Читаем The Silkworm полностью

Strike kept watch while she ran off a copy for him at the photocopier outside the door. The endless swish and hum was strangely soothing. Nobody came, nobody saw; fifteen minutes later, Nina was replacing the manuscript in the safe and locking it up.

“There you go.”

She handed him the copy, with several strong elastic bands holding it together. As he took it she leaned in for a few seconds; a tipsy sway, an extended brush against him. He owed her something in return, but he was shatteringly tired; both the idea of going back to that flat in St. John’s Wood and of taking her to his attic in Denmark Street were unappealing. Would a drink, tomorrow night perhaps, be adequate repayment? And then he remembered that tomorrow night was his birthday dinner at his sister’s. Lucy had said he could bring someone.

“Want to come to a tedious dinner party tomorrow night?” he asked her.

She laughed, clearly elated.

“What’ll be tedious about it?”

“Everything. You’d cheer it up. Fancy it?”

“Well—why not?” she said happily.

The invitation seemed to meet the bill; he felt the demand for some physical gesture recede. They made their way out of the dark department in an atmosphere of friendly camaraderie, the copied manuscript of Bombyx Mori hidden beneath Strike’s overcoat. After noting down her address and phone number, he saw her safely into a taxi with a sense of relief and release.

14

There he sits a whole afternoon sometimes, reading of these same abominable, vile, (a pox on them, I cannot abide them!) rascally verses.

Ben Jonson, Every Man in His Humour

They marched against the war in which Strike had lost his leg the next day, thousands snaking their way through the heart of chilly London bearing placards, military families to the fore. Strike had heard through mutual army friends that the parents of Gary Topley—dead in the explosion that had cost Strike a limb—would be among the demonstrators, but it did not occur to Strike to join them. His feelings about the war could not be encapsulated in black on a square white placard. Do the job and do it well had been his creed then and now, and to march would be to imply regrets he did not have. And so he strapped on his prosthesis, dressed in his best Italian suit and headed off to Bond Street.

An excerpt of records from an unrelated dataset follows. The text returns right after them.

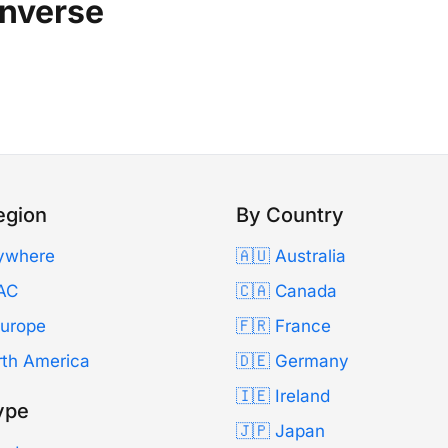
enverse
egion
By Country
ywhere
🇦🇺 Australia
AC
🇨🇦 Canada
Europe
🇫🇷 France
rth America
🇩🇪 Germany
🇮🇪 Ireland
ype
🇯🇵 Japan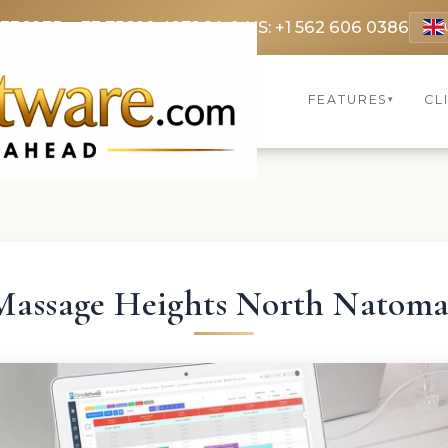
 3369
FR: +33 75690 4272
CA & US: +1 562 606 0386
FEATURES
CL
▾
Massage Heights North Natoma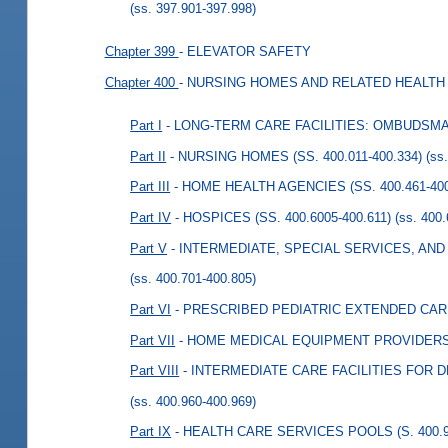
(ss. 397.901-397.998)
Chapter 399
- ELEVATOR SAFETY
Chapter 400
- NURSING HOMES AND RELATED HEALTH 
Part I
- LONG-TERM CARE FACILITIES: OMBUDSMAN
Part II
- NURSING HOMES (SS. 400.011-400.334)
(ss
Part III
- HOME HEALTH AGENCIES (SS. 400.461-400
Part IV
- HOSPICES (SS. 400.6005-400.611)
(ss. 400
Part V
- INTERMEDIATE, SPECIAL SERVICES, AND T
(ss. 400.701-400.805)
Part VI
- PRESCRIBED PEDIATRIC EXTENDED CARE 
Part VII
- HOME MEDICAL EQUIPMENT PROVIDERS (S
Part VIII
- INTERMEDIATE CARE FACILITIES FOR D
(ss. 400.960-400.969)
Part IX
- HEALTH CARE SERVICES POOLS (S. 400.9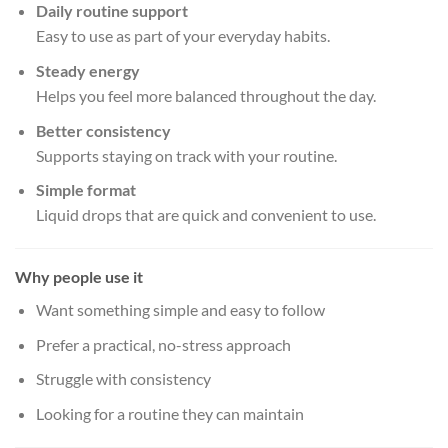
Daily routine support
Easy to use as part of your everyday habits.
Steady energy
Helps you feel more balanced throughout the day.
Better consistency
Supports staying on track with your routine.
Simple format
Liquid drops that are quick and convenient to use.
Why people use it
Want something simple and easy to follow
Prefer a practical, no-stress approach
Struggle with consistency
Looking for a routine they can maintain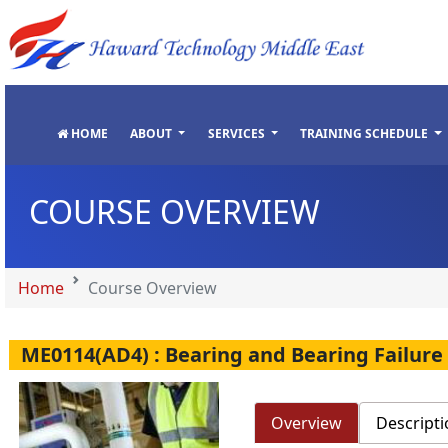
"
"
"
"
HOME
ABOUT
SERVICES
TRAINING SCHEDULE
COURSE OVERVIEW
Home
Course Overview
ME0114(AD4) : Bearing and Bearing Failure
Overview
Descripti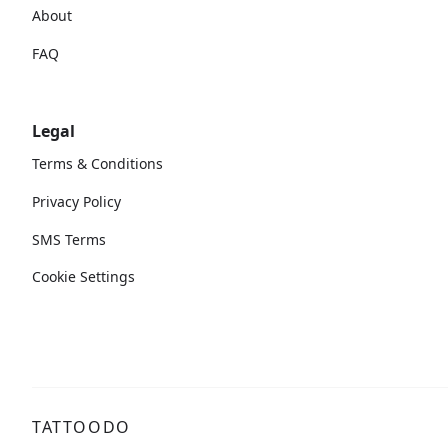
About
FAQ
Legal
Terms & Conditions
Privacy Policy
SMS Terms
Cookie Settings
TATTOODO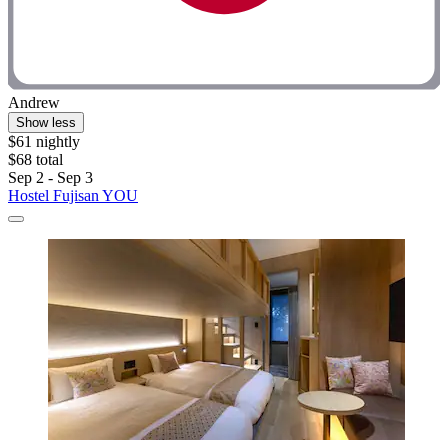
Andrew
Show less
$61 nightly
$68 total
Sep 2 - Sep 3
Hostel Fujisan YOU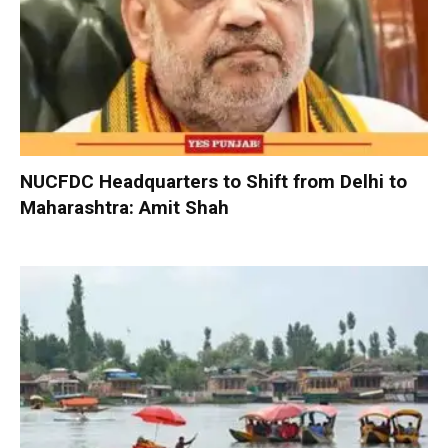
NUCFDC Headquarters to Shift from Delhi to
Maharashtra: Amit Shah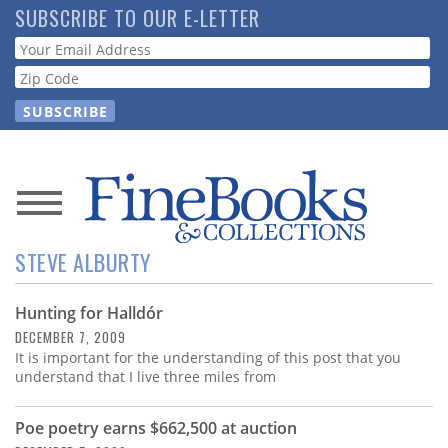
Skip
SUBSCRIBE TO OUR E-LETTER
to
Webform
main
content
News
STEVE ALBURTY
Magazine
Hunting for Halldór
Store
DECEMBER 7, 2009
It is important for the understanding of this post that you
Resource
understand that I live three miles from
Guide
Poe poetry earns $662,500 at auction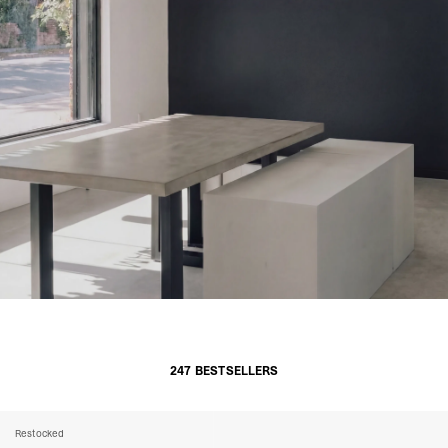
247 BESTSELLERS
Restocked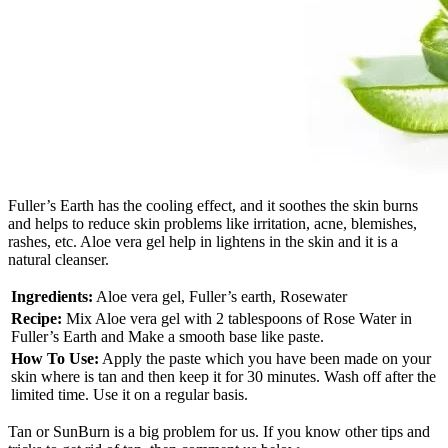
Fuller’s Earth has the cooling effect, and it soothes the skin burns
and helps to reduce skin problems like irritation, acne, blemishes,
rashes, etc. Aloe vera gel help in lightens in the skin and it is a
natural cleanser.
Ingredients:
Aloe vera gel, Fuller’s earth, Rosewater
Recipe:
Mix Aloe vera gel with 2 tablespoons of Rose Water in
Fuller’s Earth and Make a smooth base like paste.
How To Use:
Apply the paste which you have been made on your
skin where is tan and then keep it for 30 minutes. Wash off after the
limited time. Use it on a regular basis.
Tan or SunBurn is a big problem for us. If you know other tips and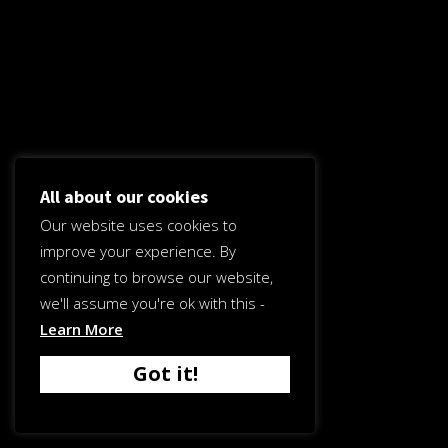
All about our cookies
Our website uses cookies to
improve your experience. By
continuing to browse our website,
we'll assume you're ok with this -
Learn More
Got it!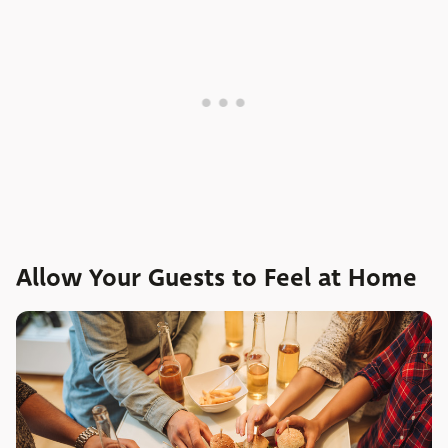
Allow Your Guests to Feel at Home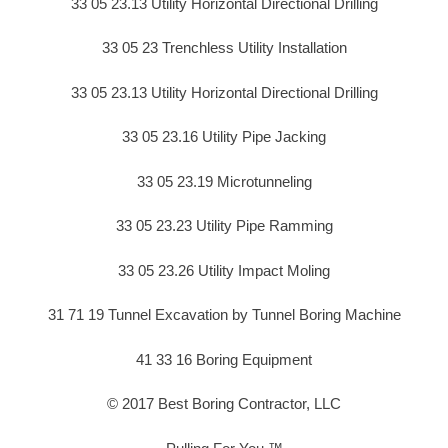
33 05 23.13 Utility Horizontal Directional Drilling
33 05 23 Trenchless Utility Installation
33 05 23.13 Utility Horizontal Directional Drilling
33 05 23.16 Utility Pipe Jacking
33 05 23.19 Microtunneling
33 05 23.23 Utility Pipe Ramming
33 05 23.26 Utility Impact Moling
31 71 19 Tunnel Excavation by Tunnel Boring Machine
41 33 16 Boring Equipment
© 2017 Best Boring Contractor, LLC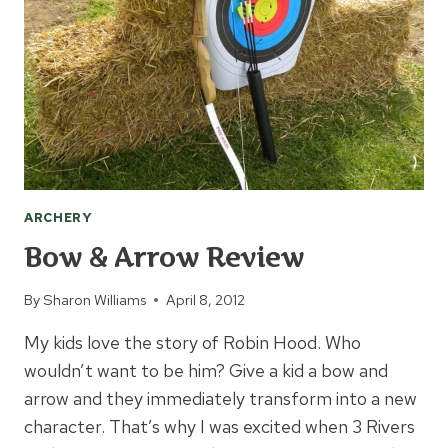
ARCHERY
Bow & Arrow Review
By
Sharon Williams
April 8, 2012
My kids love the story of Robin Hood. Who
wouldn’t want to be him? Give a kid a bow and
arrow and they immediately transform into a new
character. That’s why I was excited when 3 Rivers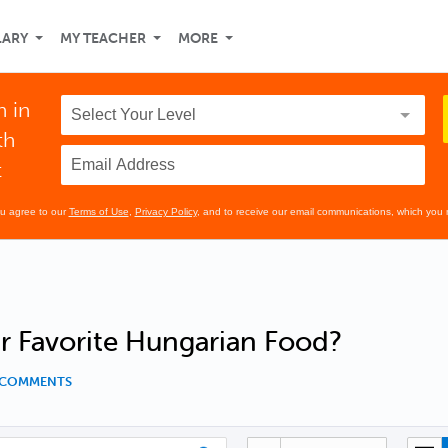
LARY
MY TEACHER
MORE
n in
th
t
ou agree to our
Terms of Use
,
Privacy Policy
, and to receive our email communications, which you 
r Favorite Hungarian Food?
7 COMMENTS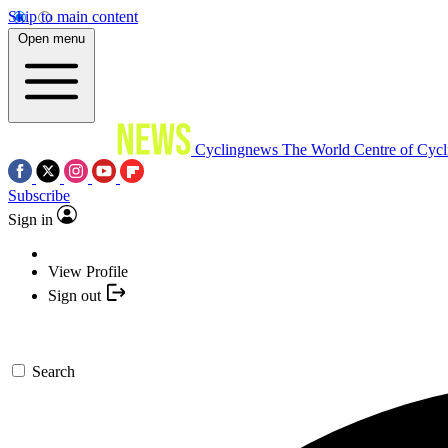
Skip to main content
Open menu
Cyclingnews
The World Centre of Cycl
Subscribe
Sign in
View Profile
Sign out
Search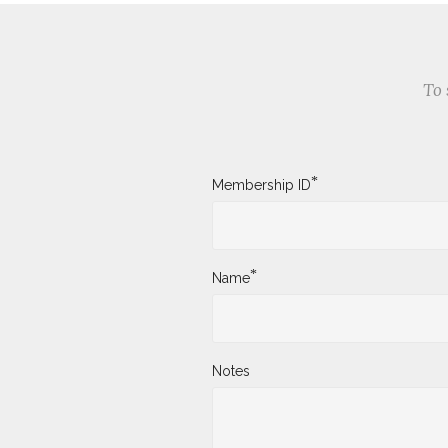
To 
*
Membership ID
*
Name
Notes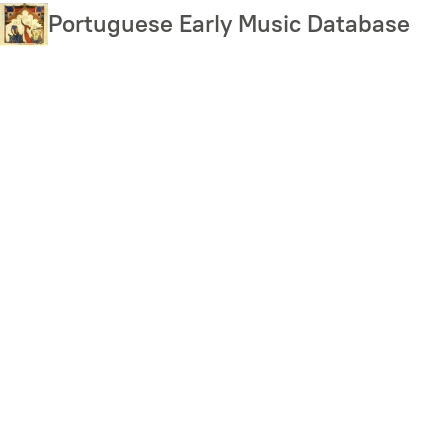
Skip
Portuguese Early Music Database
to
main
content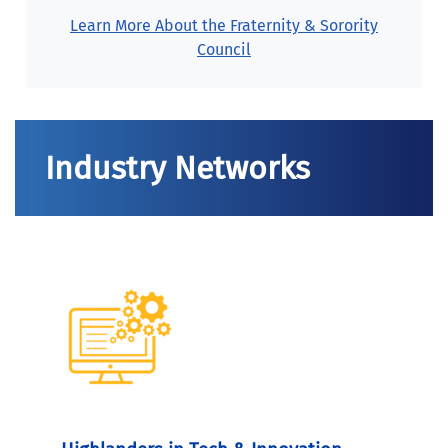
Learn More About the Fraternity & Sorority
Council
Industry Networks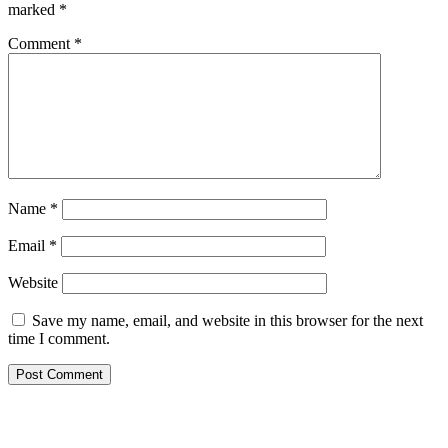
marked
*
Comment
*
Name
*
Email
*
Website
Save my name, email, and website in this browser for the next
time I comment.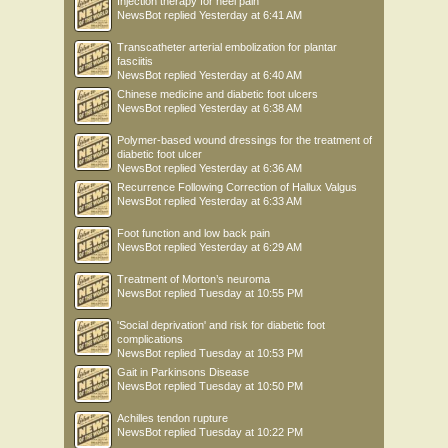
Injection therapy for heel pain
NewsBot
replied
Yesterday at 6:41 AM
Transcatheter arterial embolization for plantar
fasciitis
NewsBot
replied
Yesterday at 6:40 AM
Chinese medicine and diabetic foot ulcers
NewsBot
replied
Yesterday at 6:38 AM
Polymer-based wound dressings for the treatment of
diabetic foot ulcer
NewsBot
replied
Yesterday at 6:36 AM
Recurrence Following Correction of Hallux Valgus
NewsBot
replied
Yesterday at 6:33 AM
Foot function and low back pain
NewsBot
replied
Yesterday at 6:29 AM
Treatment of Morton’s neuroma
NewsBot
replied
Tuesday at 10:55 PM
'Social deprivation' and risk for diabetic foot
complications
NewsBot
replied
Tuesday at 10:53 PM
Gait in Parkinsons Disease
NewsBot
replied
Tuesday at 10:50 PM
Achilles tendon rupture
NewsBot
replied
Tuesday at 10:22 PM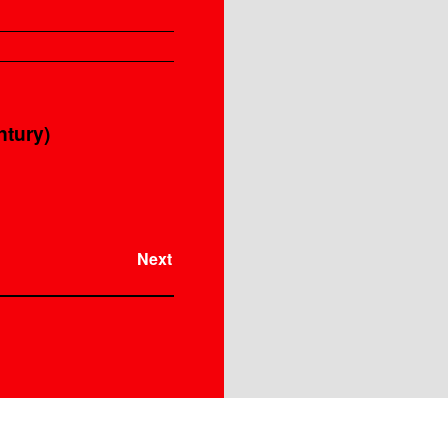
Instrument
ntury)
Next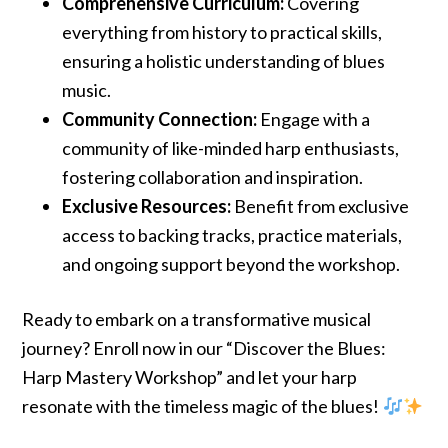
Comprehensive Curriculum:
Covering
everything from history to practical skills,
ensuring a holistic understanding of blues
music.
Community Connection:
Engage with a
community of like-minded harp enthusiasts,
fostering collaboration and inspiration.
Exclusive Resources:
Benefit from exclusive
access to backing tracks, practice materials,
and ongoing support beyond the workshop.
Ready to embark on a transformative musical
journey? Enroll now in our “Discover the Blues:
Harp Mastery Workshop” and let your harp
resonate with the timeless magic of the blues!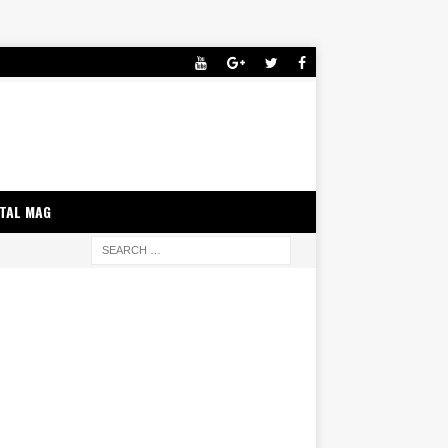
ITAL MAG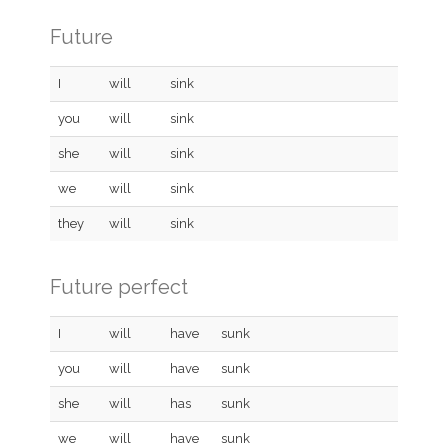
Future
I
will
sink
you
will
sink
she
will
sink
we
will
sink
they
will
sink
Future perfect
I
will
have
sunk
you
will
have
sunk
she
will
has
sunk
we
will
have
sunk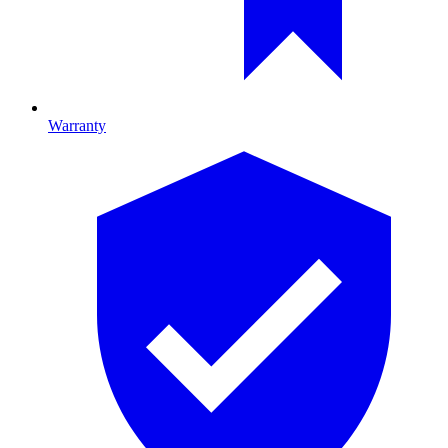
Warranty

The treacherous husband he sought was insisting that his estranged wife, Strike’s brunet client, had lost, through her own drunken carelessness, several pieces of very valuable jewelry while the couple were staying at a hotel. Strike happened to know that the husband had an appointment in Bond Street this morning, and had a hunch that some of that allegedly lost jewelry might be making a surprise reappearance.

His target entered the jeweler’s while Strike examined the windows of a shop opposite. Once he had left, half an hour later, Strike took himself off for a coffee, allowed two hours to elapse, then strode inside the jeweler’s and proclaimed his wife’s love of emeralds, which pretense resulted, after half an hour’s staged deliberation over various pieces, in the production of the very necklace that the brunet had suspected her errant husband of having pocketed. Strike bought it at once, a transaction only made possible by the fact that his client had advanced him ten thousand pounds for the purpose. Ten thousand pounds to prove her husband’s deceit was as nothing to a woman who stood to receive a settlement of millions.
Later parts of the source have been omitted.